What Happens When You ‘Place Order'

A simplified look at the complications within the 2–3 seconds between ‘Place Order’ and ‘Order Confirmation’

Rameez Kakodker
5 min readJul 10, 2020

Ever wondered what happens when you click (or tap) on the Place Order button on your favorite eCommerce site?

It feels like it’s a simple redirection to your preferred network (VISA/MasterCard/AMEX) and before you know it, boom! you’re being thanked for your order!

But a lot goes on behind the scenes to ensure what you want is locked to your name — before anyone else gets it. Let’s look at the most common steps that are involved in the process between ‘Place Order’ & ‘Order Confirmation’

Step 1: Payment verification & User verification

Depending upon the payment method chosen, your payment and your identity are vetted. The company needs to know if the details you’ve entered — whether it is the address of delivery or the card number — are correct. Essentially, they are doing a background check on your credentials to ensure you’re good for the money.

Technically speaking, the following checks are done:

1. The card details you’ve entered are verified by making a zero value transaction to check the authenticity of the card. You don’t get a message from your bank as there are no deductions, yet.

2. The address you’ve entered is checked with an AVS (Address Verification System) and if they have a fraud checking system, your email, phone number & device fingerprint (a string of characters that uniquely identify your computer/phone) are all looked up against known fraudulent information.

This step is critical for the next step. In eCommerce, the fulfillment of the promise — the item you want to purchase is yours for a fee — is sacred.

The fulfillment of the promise — the item you want to purchase is yours, for a fee — is sacred.

At no point should the inventory be locked-in by ghost orders by those the company won’t get any revenue. This step is taken to ensure just that.

Step 2: Inventory checking & lock

Once they decide that you’re good for the money, they attempt to put a soft lock on the inventory. This means no one else can buy the items you’ve staked your claim on.

Note that I said ‘attempt’. Your items may have been purchased by someone else during the time you were checking out and if they have no more stock to promise, they won’t proceed. You’ll be shown a message that some of the products ‘sold out’ while you were purchasing.

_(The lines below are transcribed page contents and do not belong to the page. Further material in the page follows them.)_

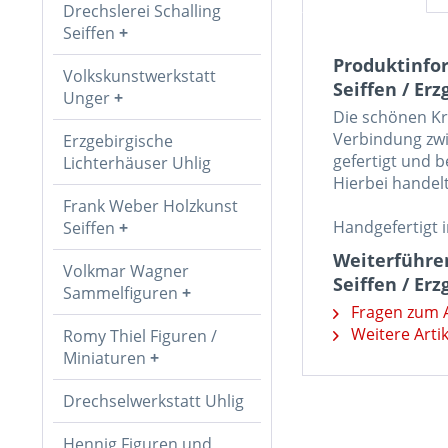
Drechslerei Schalling
Seiffen
Produktinfor
Volkskunstwerkstatt
Seiffen / Erz
Unger
Die schönen Kr
Verbindung zw
Erzgebirgische
gefertigt und b
Lichterhäuser Uhlig
Hierbei handelt
Frank Weber Holzkunst
Handgefertigt 
Seiffen
Weiterführen
Volkmar Wagner
Seiffen / Erz
Sammelfiguren
Fragen zum A
Weitere Artik
Romy Thiel Figuren /
Miniaturen
Drechselwerkstatt Uhlig
Hennig Figuren und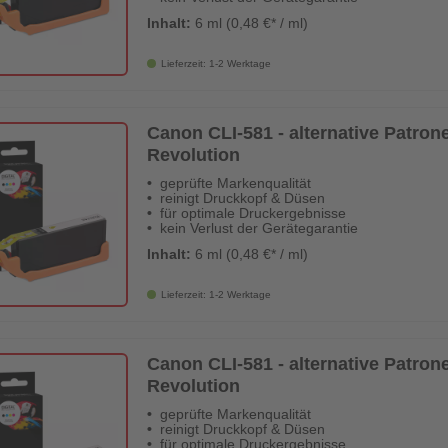
Inhalt:
6 ml (0,48 €* / ml)
Lieferzeit: 1-2 Werktage
Canon CLI-581 - alternative Patrone '
Revolution
geprüfte Markenqualität
reinigt Druckkopf & Düsen
für optimale Druckergebnisse
kein Verlust der Gerätegarantie
Inhalt:
6 ml (0,48 €* / ml)
Lieferzeit: 1-2 Werktage
Canon CLI-581 - alternative Patrone 
Revolution
geprüfte Markenqualität
reinigt Druckkopf & Düsen
für optimale Druckergebnisse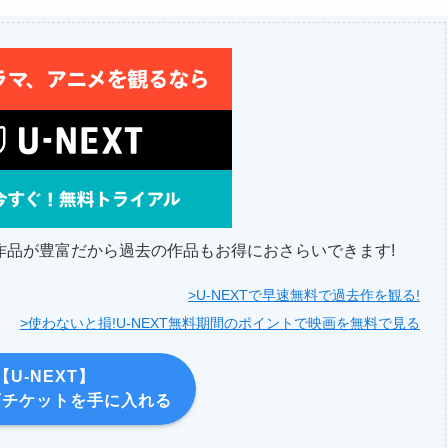
題作品が豊富だから過去の作品もお得におさらいできます!
>U-NEXTで早速無料で過去作を観る!
>使わないと損!U-NEXT無料期間のポイントで映画を無料で見る
【U-NEXT】
画チケットを手に入れる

Now, this differs from retailer to retailer, platform to platform. Some retailers prefer to put a soft lock on the inventory from the cart step itself and give you a time-window (4–5 mins) to complete the checkout. This is risky, but for low-volume low-inventory-depth sites, it works.

Alternatively, they can break this step into two parts and move the inventory check to the first step.

Note that these things happen within a matter of half a second. High traffic websites like Amazon prefer to do these things intelligently — using customers’ historical behavior to create locks early on to ensure that their recurring users get a better experience.

Step 3: Order Creation

Now that they know you’re good for the payment and there is stock to promise, they create an order against your name. It captures your buying intent and you/they can follow up on your order, should your payment fail.

Technically, again, this differs depending upon the platform. Remember that creating the order is like denying other customers the stock you’ve ordered.

This means after a while, they’ll need to either follow up with you on the order OR release the stock so that someone else can make the payment. Some platforms prefer to create the order only after they’ve received the payment — ensuring they don’t have to do the regular checks on unpaid orders.

Shopify, for example, creates the order moment your intent to buy is captured. For small retailers this makes sense. Large retailers don’t like this as the infrastructure needed to manage and convert these err-ing customers is more expensive than the revenue recovered from them.

Step 4: Wait for payment confirmation

If you’ve used credit/debit cards or wallet to make the payment, you’ll be redirected to the payment gateway to complete your payment. From the retailers’ point of view, you are going to another site to make the payment, and since they cannot trust you to confirm that the payment has been made, they wait for that site (payment gateway) to tell them that the payment has been captured. They trust the payment gateway to tell them the truth, quickly.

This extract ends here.